- **Work required**:
Count the lines below with the string "sager" in them. Only the number should be given.

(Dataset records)
+-------+
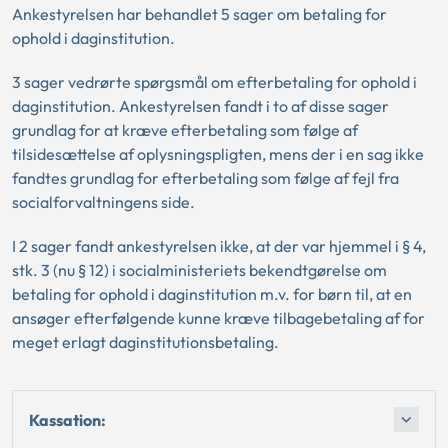
Ankestyrelsen har behandlet 5 sager om betaling for
ophold i daginstitution.
3 sager vedrørte spørgsmål om efterbetaling for ophold i
daginstitution. Ankestyrelsen fandt i to af disse sager
grundlag for at kræve efterbetaling som følge af
tilsidesættelse af oplysningspligten, mens der i en sag ikke
fandtes grundlag for efterbetaling som følge af fejl fra
socialforvaltningens side.
I 2 sager fandt ankestyrelsen ikke, at der var hjemmel i § 4,
stk. 3 (nu § 12) i socialministeriets bekendtgørelse om
betaling for ophold i daginstitution m.v. for børn til, at en
ansøger efterfølgende kunne kræve tilbagebetaling af for
meget erlagt daginstitutionsbetaling.
Kassation:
+-------+
- **Answer for this exercise**:
4